[Data extracted from a collection]
━━━━━━━━━━

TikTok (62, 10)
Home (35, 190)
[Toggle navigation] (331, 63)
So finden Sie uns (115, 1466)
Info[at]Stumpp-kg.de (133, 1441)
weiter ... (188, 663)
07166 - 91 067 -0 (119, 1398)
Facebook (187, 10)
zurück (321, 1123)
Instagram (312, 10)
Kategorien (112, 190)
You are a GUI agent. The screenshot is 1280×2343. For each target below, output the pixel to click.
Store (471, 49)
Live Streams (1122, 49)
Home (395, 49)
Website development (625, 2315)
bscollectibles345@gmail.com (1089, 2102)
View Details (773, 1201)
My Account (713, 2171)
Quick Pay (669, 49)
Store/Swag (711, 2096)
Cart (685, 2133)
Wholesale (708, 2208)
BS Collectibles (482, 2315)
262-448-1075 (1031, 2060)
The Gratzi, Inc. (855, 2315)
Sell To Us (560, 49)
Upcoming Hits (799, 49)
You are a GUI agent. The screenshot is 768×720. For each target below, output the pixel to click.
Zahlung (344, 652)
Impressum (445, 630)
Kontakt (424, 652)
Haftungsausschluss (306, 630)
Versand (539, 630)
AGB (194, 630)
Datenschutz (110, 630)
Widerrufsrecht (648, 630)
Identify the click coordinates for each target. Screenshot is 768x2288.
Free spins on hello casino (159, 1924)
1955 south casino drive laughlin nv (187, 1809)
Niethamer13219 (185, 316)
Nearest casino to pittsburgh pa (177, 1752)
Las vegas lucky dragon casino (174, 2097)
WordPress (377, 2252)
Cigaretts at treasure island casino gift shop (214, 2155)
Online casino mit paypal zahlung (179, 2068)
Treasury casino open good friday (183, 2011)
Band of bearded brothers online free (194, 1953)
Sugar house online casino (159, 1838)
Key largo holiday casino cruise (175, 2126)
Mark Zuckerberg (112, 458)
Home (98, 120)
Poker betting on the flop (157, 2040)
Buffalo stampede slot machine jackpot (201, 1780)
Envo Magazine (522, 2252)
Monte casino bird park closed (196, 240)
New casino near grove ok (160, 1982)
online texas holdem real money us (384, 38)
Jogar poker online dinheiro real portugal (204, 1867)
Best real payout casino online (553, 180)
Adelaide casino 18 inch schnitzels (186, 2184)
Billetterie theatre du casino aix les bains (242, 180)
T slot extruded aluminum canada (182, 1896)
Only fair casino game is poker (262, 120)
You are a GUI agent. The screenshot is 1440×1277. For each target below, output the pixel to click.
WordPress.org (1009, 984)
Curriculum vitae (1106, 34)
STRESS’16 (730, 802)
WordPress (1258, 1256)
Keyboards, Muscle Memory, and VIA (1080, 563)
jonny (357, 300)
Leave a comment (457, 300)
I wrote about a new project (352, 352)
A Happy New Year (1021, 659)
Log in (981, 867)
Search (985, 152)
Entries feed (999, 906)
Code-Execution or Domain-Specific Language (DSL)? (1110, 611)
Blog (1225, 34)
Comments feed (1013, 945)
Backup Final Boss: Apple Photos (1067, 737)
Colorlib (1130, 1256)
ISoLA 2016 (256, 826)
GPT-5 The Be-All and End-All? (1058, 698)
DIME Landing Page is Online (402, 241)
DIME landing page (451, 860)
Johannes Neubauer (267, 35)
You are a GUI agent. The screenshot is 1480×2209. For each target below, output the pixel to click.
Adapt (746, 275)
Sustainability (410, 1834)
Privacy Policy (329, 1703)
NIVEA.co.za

━━━━━━━━━━

## WHAT YOU ARE ASKED TO DO
Please retype each entry above exactly as it is written.

## EXERCISE ANSWER
TikTok (62, 10)
Home (35, 190)
[Toggle navigation] (331, 63)
So finden Sie uns (115, 1466)
Info[at]Stumpp-kg.de (133, 1441)
weiter ... (188, 663)
07166 - 91 067 -0 (119, 1398)
Facebook (187, 10)
zurück (321, 1123)
Instagram (312, 10)
Kategorien (112, 190)
You are a GUI agent. The screenshot is 1280×2343. For each target below, output the pixel to click.
Store (471, 49)
Live Streams (1122, 49)
Home (395, 49)
Website development (625, 2315)
bscollectibles345@gmail.com (1089, 2102)
View Details (773, 1201)
My Account (713, 2171)
Quick Pay (669, 49)
Store/Swag (711, 2096)
Cart (685, 2133)
Wholesale (708, 2208)
BS Collectibles (482, 2315)
262-448-1075 (1031, 2060)
The Gratzi, Inc. (855, 2315)
Sell To Us (560, 49)
Upcoming Hits (799, 49)
You are a GUI agent. The screenshot is 768×720. For each target below, output the pixel to click.
Zahlung (344, 652)
Impressum (445, 630)
Kontakt (424, 652)
Haftungsausschluss (306, 630)
Versand (539, 630)
AGB (194, 630)
Datenschutz (110, 630)
Widerrufsrecht (648, 630)
Identify the click coordinates for each target. Screenshot is 768x2288.
Free spins on hello casino (159, 1924)
1955 south casino drive laughlin nv (187, 1809)
Niethamer13219 (185, 316)
Nearest casino to pittsburgh pa (177, 1752)
Las vegas lucky dragon casino (174, 2097)
WordPress (377, 2252)
Cigaretts at treasure island casino gift shop (214, 2155)
Online casino mit paypal zahlung (179, 2068)
Treasury casino open good friday (183, 2011)
Band of bearded brothers online free (194, 1953)
Sugar house online casino (159, 1838)
Key largo holiday casino cruise (175, 2126)
Mark Zuckerberg (112, 458)
Home (98, 120)
Poker betting on the flop (157, 2040)
Buffalo stampede slot machine jackpot (201, 1780)
Envo Magazine (522, 2252)
Monte casino bird park closed (196, 240)
New casino near grove ok (160, 1982)
online texas holdem real money us (384, 38)
Jogar poker online dinheiro real portugal (204, 1867)
Best real payout casino online (553, 180)
Adelaide casino 18 inch schnitzels (186, 2184)
Billetterie theatre du casino aix les bains (242, 180)
T slot extruded aluminum canada (182, 1896)
Only fair casino game is poker (262, 120)
You are a GUI agent. The screenshot is 1440×1277. For each target below, output the pixel to click.
WordPress.org (1009, 984)
Curriculum vitae (1106, 34)
STRESS’16 (730, 802)
WordPress (1258, 1256)
Keyboards, Muscle Memory, and VIA (1080, 563)
jonny (357, 300)
Leave a comment (457, 300)
I wrote about a new project (352, 352)
A Happy New Year (1021, 659)
Log in (981, 867)
Search (985, 152)
Entries feed (999, 906)
Code-Execution or Domain-Specific Language (DSL)? (1110, 611)
Blog (1225, 34)
Comments feed (1013, 945)
Backup Final Boss: Apple Photos (1067, 737)
Colorlib (1130, 1256)
ISoLA 2016 (256, 826)
GPT-5 The Be-All and End-All? (1058, 698)
DIME Landing Page is Online (402, 241)
DIME landing page (451, 860)
Johannes Neubauer (267, 35)
You are a GUI agent. The screenshot is 1480×2209. For each target below, output the pixel to click.
Adapt (746, 275)
Sustainability (410, 1834)
Privacy Policy (329, 1703)
NIVEA.co.za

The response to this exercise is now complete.